[TASK PROMPT]: Your task is to return, word for word, only the lines from the line with "e la base de un algoritmo que" through the close of the data. Exclude all pictures.

════

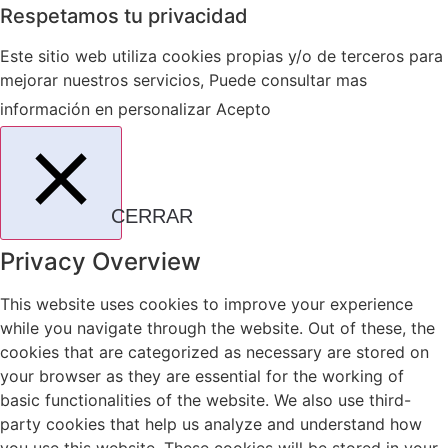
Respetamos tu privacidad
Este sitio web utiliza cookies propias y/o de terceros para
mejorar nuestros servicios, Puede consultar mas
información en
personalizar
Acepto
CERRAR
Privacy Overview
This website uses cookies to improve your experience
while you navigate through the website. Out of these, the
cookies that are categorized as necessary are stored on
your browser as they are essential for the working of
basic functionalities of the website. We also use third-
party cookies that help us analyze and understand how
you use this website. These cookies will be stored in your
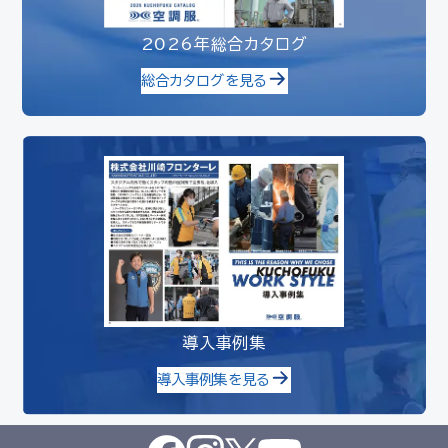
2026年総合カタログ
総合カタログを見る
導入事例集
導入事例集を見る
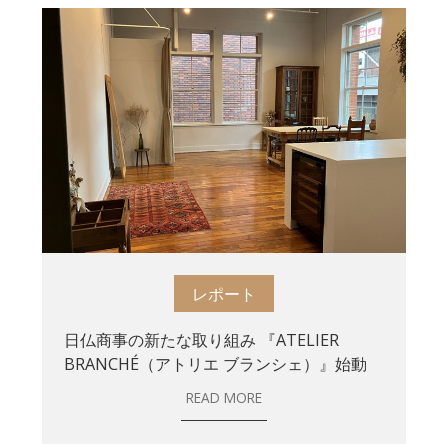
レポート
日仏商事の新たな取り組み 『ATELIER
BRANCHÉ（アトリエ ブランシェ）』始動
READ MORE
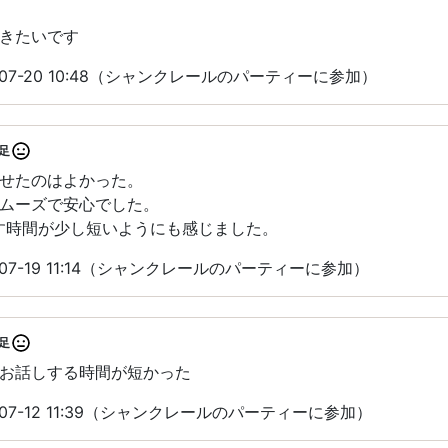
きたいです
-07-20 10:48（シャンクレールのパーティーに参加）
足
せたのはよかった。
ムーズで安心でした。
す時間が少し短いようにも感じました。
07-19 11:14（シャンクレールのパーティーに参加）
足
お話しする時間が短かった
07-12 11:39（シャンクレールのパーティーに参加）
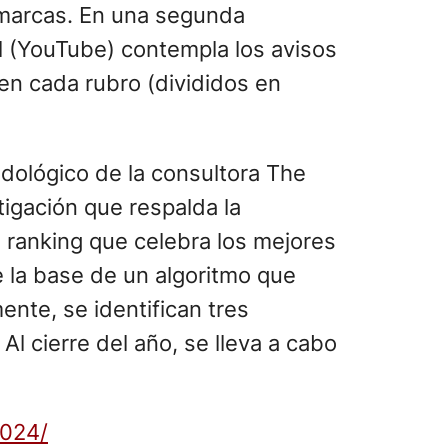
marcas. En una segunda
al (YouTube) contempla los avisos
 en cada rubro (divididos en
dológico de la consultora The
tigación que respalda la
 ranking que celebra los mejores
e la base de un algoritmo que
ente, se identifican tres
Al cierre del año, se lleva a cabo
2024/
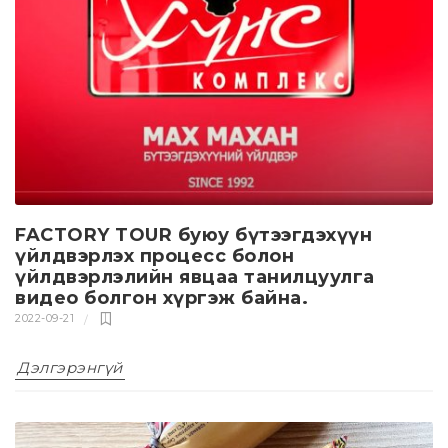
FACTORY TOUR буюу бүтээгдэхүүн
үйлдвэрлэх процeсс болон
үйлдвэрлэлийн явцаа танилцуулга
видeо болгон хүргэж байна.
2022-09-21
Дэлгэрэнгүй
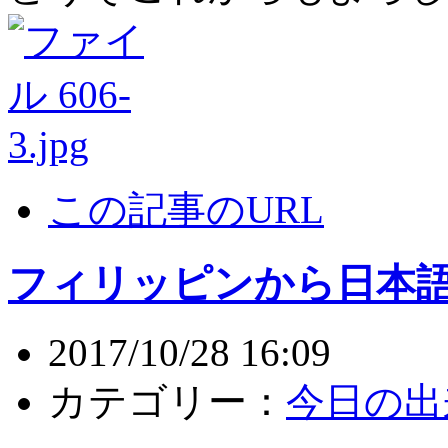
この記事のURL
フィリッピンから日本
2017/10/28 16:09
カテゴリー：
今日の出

════

[ANSWER FOR THIS EXERCISE]:
e la base de un algoritmo que
ente, se identifican tres
Al cierre del año, se lleva a cabo
2024/
FACTORY TOUR буюу бүтээгдэхүүн
үйлдвэрлэх процeсс болон
үйлдвэрлэлийн явцаа танилцуулга
видeо болгон хүргэж байна.
2022-09-21
Дэлгэрэнгүй
この記事のURL
フィリッピンから日本
2017/10/28 16:09
カテゴリー：
今日の出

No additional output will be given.